BEGIN
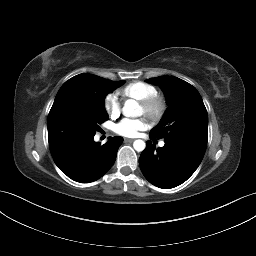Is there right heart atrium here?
<instances>
[{
	"label": "right heart atrium",
	"instance_id": "right-heart-atrium-1",
	"mask_svg": "<svg viewBox=\"0 0 256 256\" xmlns=\"http://www.w3.org/2000/svg\"><path fill=\"white\" fill-rule=\"evenodd\" d=\"M104 109L107 112V114L115 118L119 115L120 113V104L117 100V97L113 94H109L104 98Z\"/></svg>",
	"mask_w": 256,
	"mask_h": 256
}]
</instances>
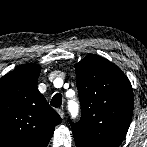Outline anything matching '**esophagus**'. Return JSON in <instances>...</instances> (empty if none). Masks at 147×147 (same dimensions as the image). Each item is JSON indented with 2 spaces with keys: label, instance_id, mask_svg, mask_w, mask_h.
<instances>
[{
  "label": "esophagus",
  "instance_id": "obj_1",
  "mask_svg": "<svg viewBox=\"0 0 147 147\" xmlns=\"http://www.w3.org/2000/svg\"><path fill=\"white\" fill-rule=\"evenodd\" d=\"M56 111L59 114V116L63 119L64 118V111L60 108H58Z\"/></svg>",
  "mask_w": 147,
  "mask_h": 147
}]
</instances>
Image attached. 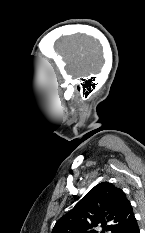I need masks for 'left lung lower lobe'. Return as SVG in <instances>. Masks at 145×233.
Returning a JSON list of instances; mask_svg holds the SVG:
<instances>
[{
    "label": "left lung lower lobe",
    "instance_id": "1",
    "mask_svg": "<svg viewBox=\"0 0 145 233\" xmlns=\"http://www.w3.org/2000/svg\"><path fill=\"white\" fill-rule=\"evenodd\" d=\"M128 233H140L137 221H135Z\"/></svg>",
    "mask_w": 145,
    "mask_h": 233
}]
</instances>
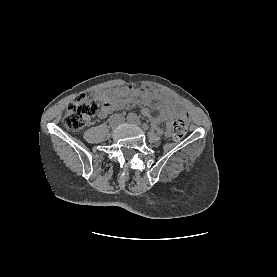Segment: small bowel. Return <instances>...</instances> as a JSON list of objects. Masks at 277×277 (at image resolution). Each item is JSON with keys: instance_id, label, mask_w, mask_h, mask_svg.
<instances>
[{"instance_id": "c3829d8e", "label": "small bowel", "mask_w": 277, "mask_h": 277, "mask_svg": "<svg viewBox=\"0 0 277 277\" xmlns=\"http://www.w3.org/2000/svg\"><path fill=\"white\" fill-rule=\"evenodd\" d=\"M101 101V109L98 113L99 118L107 117L114 110L124 108L129 102L137 100L158 110L160 115L154 117L150 115L148 107H144L141 112L150 118L152 127L157 133L163 132L160 127L161 122H166L167 127L165 134L170 136L172 120L180 113L177 102L171 94L149 89H134L133 87H125L111 91H104L99 95ZM188 118L187 114L183 115Z\"/></svg>"}]
</instances>
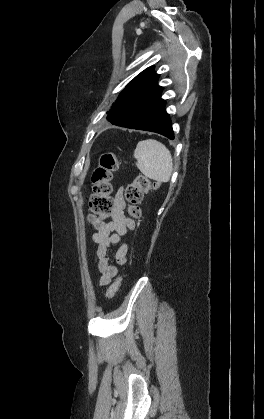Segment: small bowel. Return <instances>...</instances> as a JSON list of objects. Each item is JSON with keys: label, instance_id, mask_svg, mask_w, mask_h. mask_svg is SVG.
<instances>
[{"label": "small bowel", "instance_id": "obj_1", "mask_svg": "<svg viewBox=\"0 0 264 419\" xmlns=\"http://www.w3.org/2000/svg\"><path fill=\"white\" fill-rule=\"evenodd\" d=\"M125 207L124 189L121 187L115 195V206L110 221L103 224L92 236L96 245L95 257L98 260L97 270L101 274V285H108L118 274L117 266L110 262L109 253L112 245H119L115 254L118 265H124L128 260V246L122 242V238L134 228L135 224L126 216Z\"/></svg>", "mask_w": 264, "mask_h": 419}]
</instances>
END
### PROBLEM TO SOLVE
In the records above, find the line that contains "mask_svg is SVG." and retype it and all lines after it exactly, leaving out any pictures.

### SOLUTION TO THIS TASK
Segment: small bowel. Return <instances>...</instances> as a JSON list of objects. Each item is JSON with keys: label, instance_id, mask_svg, mask_w, mask_h. mask_svg is SVG.
<instances>
[{"label": "small bowel", "instance_id": "obj_1", "mask_svg": "<svg viewBox=\"0 0 264 419\" xmlns=\"http://www.w3.org/2000/svg\"><path fill=\"white\" fill-rule=\"evenodd\" d=\"M125 207L124 189L121 187L115 195V206L110 221L103 224L92 236L96 245L95 257L98 260L97 270L101 274V285H108L118 274L117 266L110 262L109 253L112 245H119L115 254L118 265H124L128 260V246L122 242V238L134 228L135 224L126 216Z\"/></svg>", "mask_w": 264, "mask_h": 419}]
</instances>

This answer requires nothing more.